# EXERCISE DETAILS:
Restate the entries below exactly, and keep all images out of the answer.

[Stored data entries]
▽

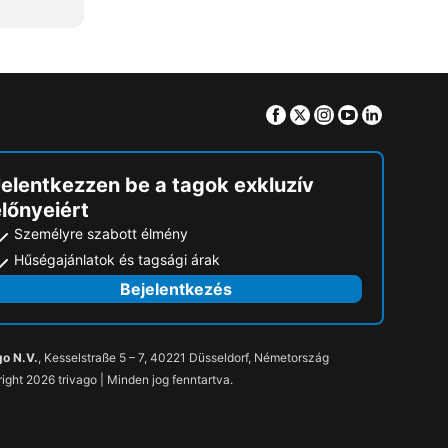
Facebook
Twitter
Instagram
Youtube
Linkedin
Jelentkezzen be a tagok exkluzív
lőnyeiért
Személyre szabott élmény
Hűségajánlatok és tagsági árak
Bejelentkezés
go N.V.
, Kesselstraße 5 – 7, 40221 Düsseldorf, Németország
ight 2026 trivago | Minden jog fenntartva.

△

# SOLUTION FOR THIS TASK:
Facebook
Twitter
Instagram
Youtube
Linkedin
Jelentkezzen be a tagok exkluzív
lőnyeiért
Személyre szabott élmény
Hűségajánlatok és tagsági árak
Bejelentkezés
go N.V.
, Kesselstraße 5 – 7, 40221 Düsseldorf, Németország
ight 2026 trivago | Minden jog fenntartva.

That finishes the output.